### [What you are asked to do]
Which lines below contain the word "keyword"? Copy each of them.
________________________________________
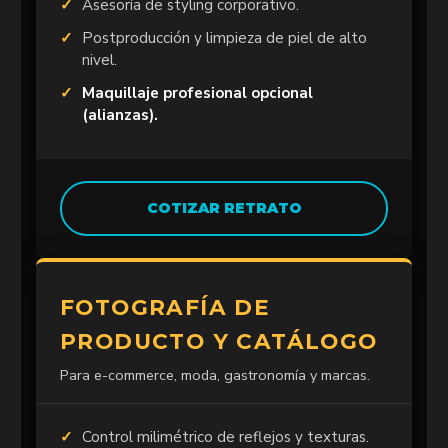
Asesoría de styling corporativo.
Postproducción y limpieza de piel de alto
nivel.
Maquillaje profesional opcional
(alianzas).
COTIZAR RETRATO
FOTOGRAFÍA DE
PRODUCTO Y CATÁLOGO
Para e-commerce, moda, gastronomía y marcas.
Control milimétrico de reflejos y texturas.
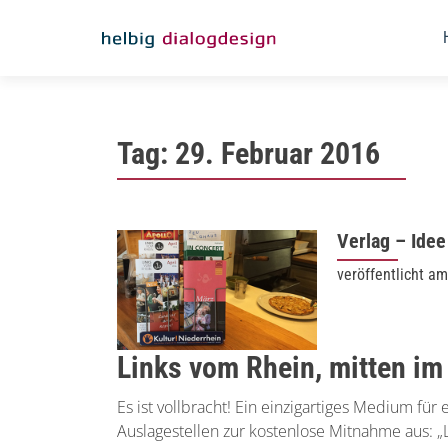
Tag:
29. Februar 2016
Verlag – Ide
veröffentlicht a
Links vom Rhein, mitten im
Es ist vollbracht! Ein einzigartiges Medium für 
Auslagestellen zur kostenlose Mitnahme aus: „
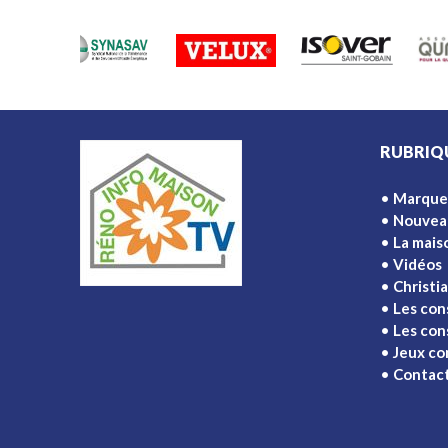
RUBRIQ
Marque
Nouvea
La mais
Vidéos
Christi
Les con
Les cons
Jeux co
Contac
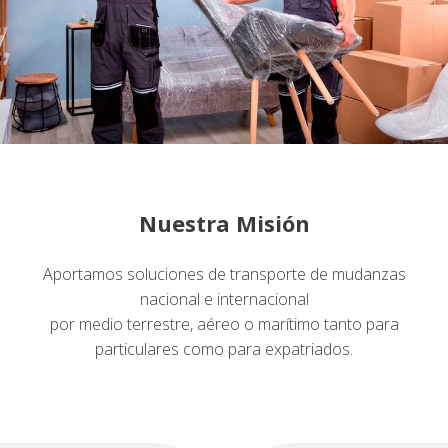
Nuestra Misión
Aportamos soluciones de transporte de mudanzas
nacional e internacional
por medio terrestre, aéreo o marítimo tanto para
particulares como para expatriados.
________________________________________
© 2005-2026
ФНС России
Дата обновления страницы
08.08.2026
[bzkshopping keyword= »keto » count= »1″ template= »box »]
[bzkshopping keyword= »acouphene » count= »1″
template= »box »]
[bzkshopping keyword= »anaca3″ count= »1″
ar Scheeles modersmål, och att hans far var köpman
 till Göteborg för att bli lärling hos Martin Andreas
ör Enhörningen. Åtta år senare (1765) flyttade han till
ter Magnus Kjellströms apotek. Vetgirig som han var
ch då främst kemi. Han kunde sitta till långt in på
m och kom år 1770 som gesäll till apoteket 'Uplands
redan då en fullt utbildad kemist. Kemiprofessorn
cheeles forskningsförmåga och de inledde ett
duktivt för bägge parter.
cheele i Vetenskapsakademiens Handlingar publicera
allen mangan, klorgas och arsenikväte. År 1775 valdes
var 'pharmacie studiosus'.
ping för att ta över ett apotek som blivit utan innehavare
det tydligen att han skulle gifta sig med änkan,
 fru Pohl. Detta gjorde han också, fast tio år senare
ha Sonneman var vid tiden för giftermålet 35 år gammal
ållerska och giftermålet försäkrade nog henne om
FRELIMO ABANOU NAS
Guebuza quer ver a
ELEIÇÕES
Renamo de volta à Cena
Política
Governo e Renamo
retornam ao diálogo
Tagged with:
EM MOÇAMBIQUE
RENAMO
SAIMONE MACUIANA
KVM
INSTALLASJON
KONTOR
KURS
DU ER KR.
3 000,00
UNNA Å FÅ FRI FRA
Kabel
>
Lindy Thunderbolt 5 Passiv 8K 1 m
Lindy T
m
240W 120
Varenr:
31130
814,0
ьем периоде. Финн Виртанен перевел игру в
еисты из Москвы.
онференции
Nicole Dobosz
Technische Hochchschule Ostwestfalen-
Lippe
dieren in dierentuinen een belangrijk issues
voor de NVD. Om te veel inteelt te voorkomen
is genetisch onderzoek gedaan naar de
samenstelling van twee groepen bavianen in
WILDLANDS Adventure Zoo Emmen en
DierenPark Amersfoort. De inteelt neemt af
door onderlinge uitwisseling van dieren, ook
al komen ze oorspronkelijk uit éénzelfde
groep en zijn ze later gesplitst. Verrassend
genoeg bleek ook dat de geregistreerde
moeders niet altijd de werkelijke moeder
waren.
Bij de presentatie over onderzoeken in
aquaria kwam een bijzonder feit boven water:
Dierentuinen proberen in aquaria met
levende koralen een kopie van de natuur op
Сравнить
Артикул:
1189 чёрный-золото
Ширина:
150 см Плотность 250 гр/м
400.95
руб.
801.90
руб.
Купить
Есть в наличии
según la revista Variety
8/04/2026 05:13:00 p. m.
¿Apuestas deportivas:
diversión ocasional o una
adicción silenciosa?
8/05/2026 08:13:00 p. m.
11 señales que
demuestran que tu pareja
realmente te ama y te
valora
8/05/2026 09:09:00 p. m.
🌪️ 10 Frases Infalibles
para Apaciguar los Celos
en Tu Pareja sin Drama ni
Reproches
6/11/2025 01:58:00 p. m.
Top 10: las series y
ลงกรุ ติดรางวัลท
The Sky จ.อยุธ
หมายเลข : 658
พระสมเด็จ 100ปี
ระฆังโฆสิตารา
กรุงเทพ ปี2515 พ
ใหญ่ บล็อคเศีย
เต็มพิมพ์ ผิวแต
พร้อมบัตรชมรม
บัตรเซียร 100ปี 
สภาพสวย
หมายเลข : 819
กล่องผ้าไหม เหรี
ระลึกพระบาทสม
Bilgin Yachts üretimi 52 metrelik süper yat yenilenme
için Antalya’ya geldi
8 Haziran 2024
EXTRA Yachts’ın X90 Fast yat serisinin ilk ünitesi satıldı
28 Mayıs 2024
________________________________________
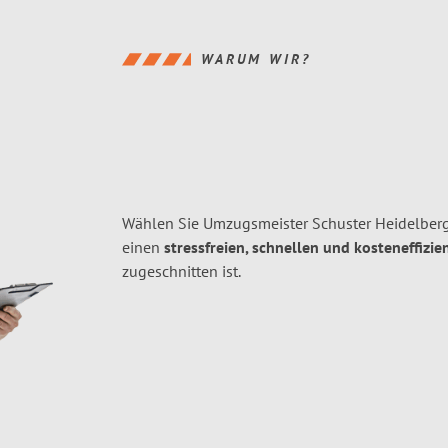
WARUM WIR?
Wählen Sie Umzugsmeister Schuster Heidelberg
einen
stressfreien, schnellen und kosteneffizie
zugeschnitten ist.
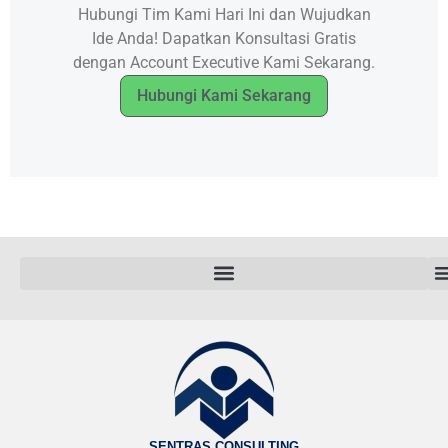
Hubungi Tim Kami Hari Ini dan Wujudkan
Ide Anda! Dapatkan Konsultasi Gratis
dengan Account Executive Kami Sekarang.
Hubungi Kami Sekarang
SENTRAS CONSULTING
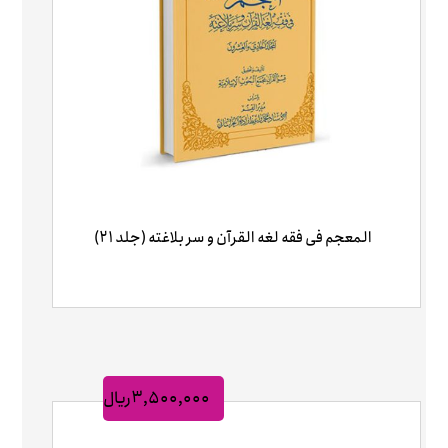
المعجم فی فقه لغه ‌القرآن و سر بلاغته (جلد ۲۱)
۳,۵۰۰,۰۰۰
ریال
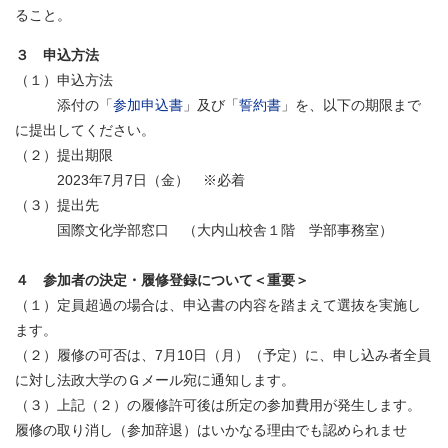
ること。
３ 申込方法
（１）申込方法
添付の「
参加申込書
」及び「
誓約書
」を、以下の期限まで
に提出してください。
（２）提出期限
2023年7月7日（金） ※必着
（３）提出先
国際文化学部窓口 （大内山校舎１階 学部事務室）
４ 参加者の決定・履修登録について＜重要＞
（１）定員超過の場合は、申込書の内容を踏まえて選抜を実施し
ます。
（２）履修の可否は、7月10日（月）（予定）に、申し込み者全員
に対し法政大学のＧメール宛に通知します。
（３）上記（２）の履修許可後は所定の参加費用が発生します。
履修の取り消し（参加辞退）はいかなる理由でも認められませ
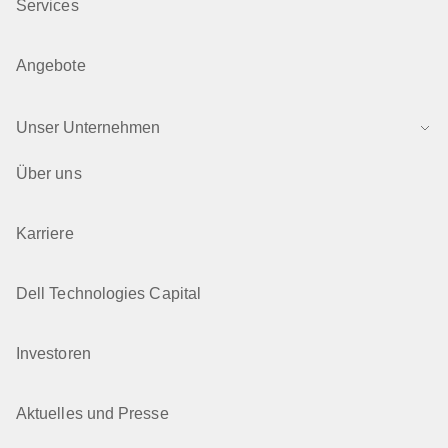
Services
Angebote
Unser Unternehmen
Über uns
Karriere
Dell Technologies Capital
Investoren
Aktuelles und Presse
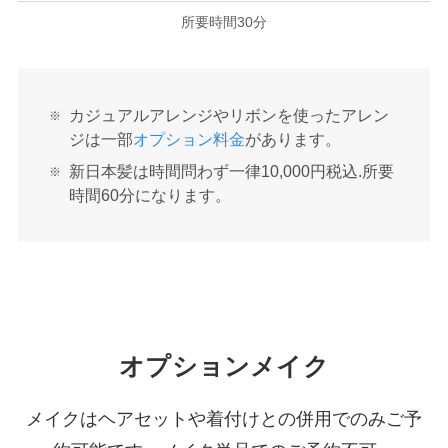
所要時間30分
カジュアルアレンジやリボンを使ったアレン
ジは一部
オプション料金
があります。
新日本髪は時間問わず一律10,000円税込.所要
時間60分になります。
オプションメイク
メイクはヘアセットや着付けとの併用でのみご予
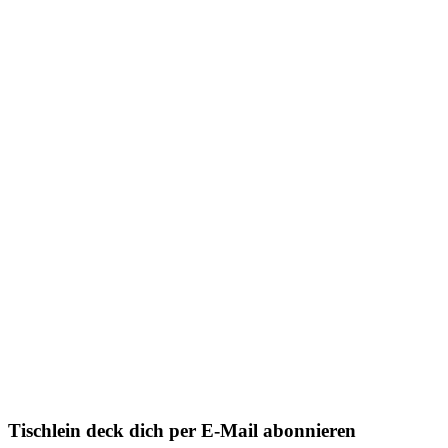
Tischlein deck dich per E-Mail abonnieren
________________________________________
### [The completed task]
[bzkshopping keyword= »keto » count= »1″ template= »box »]
[bzkshopping keyword= »acouphene » count= »1″
[bzkshopping keyword= »anaca3″ count= »1″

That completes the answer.